On chercherait vainement un commun dénominateur aux considérations ayant jusqu'à présent présidé à la création des vingt-quatre agences de régulation que compte aujourd'hui la Communauté européenne. Les appels répétés de chaque composante du « triangle institutionnel » à une « rationalisation » et à une « meilleure cohérence » dans la création des agences sont à cet égard éloquents... et ce jugement ne peut qu'être partagé par l'observateur (un tantinet audacieux) qui se penche sur leur organisation interne (1), leurs missions (2) et les relations qu'elles entretiennent avec les institutions (3). À ces considérations s'ajoute l'épineuse question de la responsabilité au sein de la fonction exécutive (4).

1. L'organisation interne des agences

Quelques exemples suffiront probablement à démontrer toute la pertinence du jugement de la Commission européenne lorsqu'elle parle d'un « manque manifeste de cohérence et d'uniformité » .

a) La composition du conseil d'administration

Le nombre de membres composant les conseils d'administration des agences varie du simple au quintuple : de quinze pour l'Agence européenne de sécurité des aliments à environ quatre-vingt pour les agences associant les partenaires sociaux (Centre européen pour le développement et la formation professionnelle, Fondation européenne pour l'amélioration des conditions de vie et de travail, Agence européenne pour la sécurité et la santé au travail). Comme l'écrivait la Commission dans son livre blanc sur la gouvernance européenne, le problème essentiel, pour la composition des conseils d'administration, vient d'une « représentation surdimensionnée des États membres » , qui, sauf pour l'Agence européenne de sécurité des aliments, ont tous un représentant au sein du conseil d'administration.
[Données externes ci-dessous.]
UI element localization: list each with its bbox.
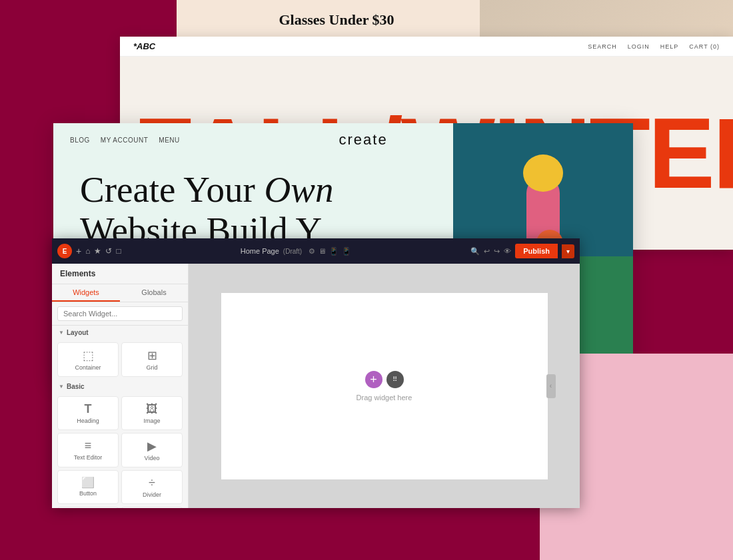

Cette situation conduit à des structures pléthoriques, qui ne peuvent délibérer dans des conditions optimales. Par ailleurs, toujours selon la Commission, « le fait que tous les États membres soient représentés dans les conseils d'administration incite leurs représentants à agir généralement en tant que défenseur des intérêts nationaux » . La situation confine enfin aux limites de l'ubuesque, voire du ridicule, lorsque l'on constate que la fermeté des États à disposer chacun d'un ressortissant conduit, par exemple, à la représentation au conseil d'administration de l'Agence ferroviaire de pays qui n'ont pas de chemins de fer...

b) Le fonctionnement du conseil d'administration

Le même manque de cohérence se constate au niveau du fonctionnement des conseils d'administration, en particulier en ce qui concerne les systèmes de vote. La règle pour l'adoption d'une décision par le conseil d'administration est tantôt la majorité absolue des membres ayant le droit de vote (Agence européenne pour la gestion ou la coopération opérationnelle aux frontières extérieures...), tantôt les deux tiers des membres disposant du droit de vote (Agence « Galileo », Agence pour la sécurité maritime...), tantôt les deux tiers des suffrages exprimés (Observatoire européen des phénomènes, racistes et xénophobes), etc.. Ces règles hétérogènes connaissent elles-mêmes des exceptions, plus ou moins nombreuses et conçues différemment selon les agences !

c) Le régime linguistique

Faute pour les institutions européennes d'avoir pu ou voulu trancher en faveur d'un régime linguistique type pour les agences européennes, c'est au cas par cas que celui-ci est défini (quand il l'est) : tantôt le législateur a renvoyé purement et simplement au régime linguistique des Communautés (Centre européen pour le développement et la formation professionnelle...) ; tantôt il a laissé le soin au conseil d'administration d'en décider (Agence européenne pour la reconstruction, Agence ferroviaire européenne, Fondation européenne pour la formation... avec, pour cette dernière, la mention selon laquelle le conseil d'administration se prononce à l'unanimité) ; tantôt il l'a décidé lui-même, soit pour poser le principe ou l'égalité de toutes les langues officielles, (Centre de traduction des organes de l'Union européenne), soit, au contraire, pour limiter le régime linguistique interne de l'agence à certaines langues (Office de l'harmonisation du marché intérieur : anglais, français, allemand, italien espagnol).

d) La durée des mandats

Sur ce point également, on chercherait vainement une ligne de conduite cohérente suivie par le législateur pour créer, jusqu'à présent, des agences européennes de régulation. La durée des mandats du conseil d'administration et du directeur va de trente mois (Agence européenne pour la reconstruction), à cinq ans (Agence pour la sécurité maritime, Agence « Galileo », etc..).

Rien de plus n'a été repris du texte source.